Things escalate when Emma, too, is almost raped by Mark a few days later. Curtis rushes to her aid in the nick of time and pummels Mark into a bloody pulp before locking him in the back of his own car. The next morning when Emma comes to, Curtis explains the situation he’s been in and shows Emma both of his forms. Emma and Curtis then decide to tie the now naked Mark to the bleachers by the track field, with the words “I DRUG AND RAPE GIRLS” emblazoned onto his chest in black Sharpie. The episode ends, after Emma reluctantly leaves for an indeterminate location, with Curtis confronting Rudy for his earlier sexual activity with the semi-conscious Curtis, and emphasizes the importance of sex only with mutual consent.
In one fell swoop, Misfits addresses issues of gender, sexism, and sexual assault while still maintaining the infallible, vulgar British humor the show is renowned for.
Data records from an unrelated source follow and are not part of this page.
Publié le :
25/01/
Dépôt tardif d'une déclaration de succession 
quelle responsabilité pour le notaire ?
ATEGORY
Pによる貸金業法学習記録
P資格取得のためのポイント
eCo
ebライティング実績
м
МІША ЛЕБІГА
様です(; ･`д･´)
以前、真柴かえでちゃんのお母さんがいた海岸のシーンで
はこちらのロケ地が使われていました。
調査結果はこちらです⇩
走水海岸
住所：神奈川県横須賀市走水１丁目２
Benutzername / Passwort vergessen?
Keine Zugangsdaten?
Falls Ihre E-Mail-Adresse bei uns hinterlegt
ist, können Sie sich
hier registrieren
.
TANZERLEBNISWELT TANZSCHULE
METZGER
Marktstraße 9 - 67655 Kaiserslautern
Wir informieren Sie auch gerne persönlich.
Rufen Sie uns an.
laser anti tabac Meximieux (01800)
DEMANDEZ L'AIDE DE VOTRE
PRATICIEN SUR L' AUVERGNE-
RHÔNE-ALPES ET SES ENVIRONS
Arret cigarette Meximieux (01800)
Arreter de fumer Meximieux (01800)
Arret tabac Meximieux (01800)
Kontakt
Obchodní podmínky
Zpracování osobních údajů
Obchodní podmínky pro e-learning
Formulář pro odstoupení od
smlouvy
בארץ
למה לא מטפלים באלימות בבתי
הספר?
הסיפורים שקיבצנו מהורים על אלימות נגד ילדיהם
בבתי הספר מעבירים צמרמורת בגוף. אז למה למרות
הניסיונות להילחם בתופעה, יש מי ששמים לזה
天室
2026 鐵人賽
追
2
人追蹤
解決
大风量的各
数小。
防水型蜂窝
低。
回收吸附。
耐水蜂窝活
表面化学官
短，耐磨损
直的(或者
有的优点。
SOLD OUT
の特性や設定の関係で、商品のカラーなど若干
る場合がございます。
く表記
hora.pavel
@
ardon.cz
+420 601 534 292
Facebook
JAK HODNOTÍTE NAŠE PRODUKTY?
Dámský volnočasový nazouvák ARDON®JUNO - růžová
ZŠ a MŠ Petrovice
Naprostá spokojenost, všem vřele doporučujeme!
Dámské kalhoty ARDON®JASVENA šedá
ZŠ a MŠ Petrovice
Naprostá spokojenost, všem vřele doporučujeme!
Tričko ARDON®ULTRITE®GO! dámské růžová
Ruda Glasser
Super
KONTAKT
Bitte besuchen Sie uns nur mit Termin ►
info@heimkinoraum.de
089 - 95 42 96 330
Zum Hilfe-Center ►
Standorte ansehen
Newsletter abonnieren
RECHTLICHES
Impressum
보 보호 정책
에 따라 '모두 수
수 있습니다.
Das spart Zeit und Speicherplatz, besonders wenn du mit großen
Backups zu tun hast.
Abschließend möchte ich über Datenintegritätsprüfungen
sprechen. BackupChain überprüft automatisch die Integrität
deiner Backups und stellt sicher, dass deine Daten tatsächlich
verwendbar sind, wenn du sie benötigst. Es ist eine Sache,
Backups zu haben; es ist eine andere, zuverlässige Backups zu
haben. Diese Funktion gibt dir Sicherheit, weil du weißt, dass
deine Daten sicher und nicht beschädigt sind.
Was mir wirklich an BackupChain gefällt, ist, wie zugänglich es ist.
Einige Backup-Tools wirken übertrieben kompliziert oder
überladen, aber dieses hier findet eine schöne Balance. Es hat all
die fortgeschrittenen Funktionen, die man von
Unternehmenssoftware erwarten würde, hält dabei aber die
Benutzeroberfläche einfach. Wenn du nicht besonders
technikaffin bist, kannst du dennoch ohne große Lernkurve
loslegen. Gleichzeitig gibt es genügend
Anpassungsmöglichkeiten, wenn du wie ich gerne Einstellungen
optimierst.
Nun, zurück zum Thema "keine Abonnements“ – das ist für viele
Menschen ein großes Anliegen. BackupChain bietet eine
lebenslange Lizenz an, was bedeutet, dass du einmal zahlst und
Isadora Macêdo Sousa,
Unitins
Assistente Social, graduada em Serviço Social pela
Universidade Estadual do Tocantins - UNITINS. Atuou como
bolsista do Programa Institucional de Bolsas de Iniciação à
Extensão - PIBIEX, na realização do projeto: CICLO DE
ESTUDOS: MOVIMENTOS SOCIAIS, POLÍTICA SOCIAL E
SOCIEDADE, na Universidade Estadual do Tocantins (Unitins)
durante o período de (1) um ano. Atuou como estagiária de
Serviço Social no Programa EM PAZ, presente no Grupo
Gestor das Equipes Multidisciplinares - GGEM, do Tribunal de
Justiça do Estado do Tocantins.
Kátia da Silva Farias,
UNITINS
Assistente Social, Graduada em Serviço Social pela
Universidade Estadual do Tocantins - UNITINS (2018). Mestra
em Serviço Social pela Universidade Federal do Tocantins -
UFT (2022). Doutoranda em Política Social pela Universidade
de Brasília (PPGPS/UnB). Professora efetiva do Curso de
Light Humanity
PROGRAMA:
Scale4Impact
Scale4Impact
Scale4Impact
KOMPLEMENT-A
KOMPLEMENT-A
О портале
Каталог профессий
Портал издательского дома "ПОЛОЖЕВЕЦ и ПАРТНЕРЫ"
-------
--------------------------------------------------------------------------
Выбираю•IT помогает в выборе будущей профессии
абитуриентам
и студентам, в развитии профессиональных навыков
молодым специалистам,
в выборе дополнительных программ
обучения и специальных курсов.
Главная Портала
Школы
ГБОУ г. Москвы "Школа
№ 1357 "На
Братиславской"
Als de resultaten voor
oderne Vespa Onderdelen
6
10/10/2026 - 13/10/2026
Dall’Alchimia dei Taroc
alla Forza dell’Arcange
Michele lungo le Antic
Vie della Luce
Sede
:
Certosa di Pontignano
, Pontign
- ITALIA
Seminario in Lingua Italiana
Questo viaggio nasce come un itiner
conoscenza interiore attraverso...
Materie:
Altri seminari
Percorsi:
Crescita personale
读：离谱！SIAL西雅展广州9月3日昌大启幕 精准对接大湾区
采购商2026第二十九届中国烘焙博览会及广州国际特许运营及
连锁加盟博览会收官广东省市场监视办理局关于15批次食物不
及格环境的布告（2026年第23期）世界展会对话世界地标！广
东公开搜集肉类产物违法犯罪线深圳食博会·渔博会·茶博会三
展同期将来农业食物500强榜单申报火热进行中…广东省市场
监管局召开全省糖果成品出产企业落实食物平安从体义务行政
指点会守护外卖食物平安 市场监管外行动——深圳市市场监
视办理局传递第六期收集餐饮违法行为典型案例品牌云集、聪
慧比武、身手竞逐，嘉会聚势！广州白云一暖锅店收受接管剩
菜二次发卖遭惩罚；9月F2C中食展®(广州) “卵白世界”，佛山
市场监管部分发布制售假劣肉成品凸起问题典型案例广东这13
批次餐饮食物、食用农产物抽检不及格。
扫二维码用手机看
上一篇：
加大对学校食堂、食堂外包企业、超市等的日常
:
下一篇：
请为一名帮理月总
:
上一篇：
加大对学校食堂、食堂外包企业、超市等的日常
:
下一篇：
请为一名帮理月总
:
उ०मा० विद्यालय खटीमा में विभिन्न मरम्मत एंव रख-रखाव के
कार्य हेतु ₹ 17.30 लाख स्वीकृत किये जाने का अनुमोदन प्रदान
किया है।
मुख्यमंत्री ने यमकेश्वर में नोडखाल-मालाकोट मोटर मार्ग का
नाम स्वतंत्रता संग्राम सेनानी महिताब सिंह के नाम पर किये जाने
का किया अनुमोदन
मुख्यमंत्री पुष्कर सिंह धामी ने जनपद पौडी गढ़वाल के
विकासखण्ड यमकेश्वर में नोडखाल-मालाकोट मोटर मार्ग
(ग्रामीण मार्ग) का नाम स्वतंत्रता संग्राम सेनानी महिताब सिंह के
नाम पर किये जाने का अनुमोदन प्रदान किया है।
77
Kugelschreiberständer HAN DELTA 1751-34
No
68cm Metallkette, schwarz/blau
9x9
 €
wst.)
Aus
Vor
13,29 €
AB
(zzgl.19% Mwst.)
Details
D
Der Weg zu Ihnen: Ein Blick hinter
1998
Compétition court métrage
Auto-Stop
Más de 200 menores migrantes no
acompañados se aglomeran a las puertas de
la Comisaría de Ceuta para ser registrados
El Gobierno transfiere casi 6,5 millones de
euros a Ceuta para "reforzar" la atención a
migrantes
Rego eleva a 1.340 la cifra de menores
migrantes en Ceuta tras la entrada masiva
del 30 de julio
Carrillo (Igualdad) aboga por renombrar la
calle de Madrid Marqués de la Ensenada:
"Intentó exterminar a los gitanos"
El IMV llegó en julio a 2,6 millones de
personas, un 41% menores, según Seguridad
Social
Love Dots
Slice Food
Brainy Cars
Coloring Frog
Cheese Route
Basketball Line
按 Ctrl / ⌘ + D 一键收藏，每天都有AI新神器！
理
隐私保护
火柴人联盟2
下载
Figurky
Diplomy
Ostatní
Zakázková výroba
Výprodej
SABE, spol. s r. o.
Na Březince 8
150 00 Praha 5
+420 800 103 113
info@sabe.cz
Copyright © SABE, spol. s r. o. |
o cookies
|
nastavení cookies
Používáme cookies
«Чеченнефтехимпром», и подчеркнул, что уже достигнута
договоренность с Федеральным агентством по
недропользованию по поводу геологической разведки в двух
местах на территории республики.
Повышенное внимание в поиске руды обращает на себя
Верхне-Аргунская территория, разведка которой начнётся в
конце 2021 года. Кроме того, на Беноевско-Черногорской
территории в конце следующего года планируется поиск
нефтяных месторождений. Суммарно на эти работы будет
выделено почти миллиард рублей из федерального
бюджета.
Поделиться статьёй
The episode manages to engage the audience in many challenges women face, and it goes further by addressing some of the challenges people face when their bodies don’t necessarily match their individual identities. Curtis’ struggles shed light on the daily struggles women face in contemporary society, as well as how hard it is to be to be a man within the body of a woman. The episode starts a conversation about the fallibility of the gender binary, about issues of sexuality and how it intersects with sex and gender, about sexism, rape, and male privilege.
Curtis’ experiences in a woman’s body tells us that it is harder as a female athlete, dealing with the advances of the men around you; that it is harder to manage your relationships with people when the expression of gender people see doesn’t match up with your own gender identity; and that gender is not simple. Curtis courts Emma as both a man and a woman, and Emma remains attracted to him both ways. This might parallel the dynamic in transgender relationships, and how sexuality can change within a relationship once one partner undergoes transgender surgery. Something I particularly appreciated when Curtis transforms back into a man’s body during his attempted rape by Mark was the allusion to the reality that rape does happen to transgender people, or people who express their genders differently.
It’s difficult to do justice to the episode in such a small space, but it is so exciting to see popular British media address these issues without succumbing to stereotypes, and Misfits does an incredible job of it. If you’ve got the time to indulge the show, it is well-worth your time. “Innit.” (sound it out; British parlance for something obvious or appreciable).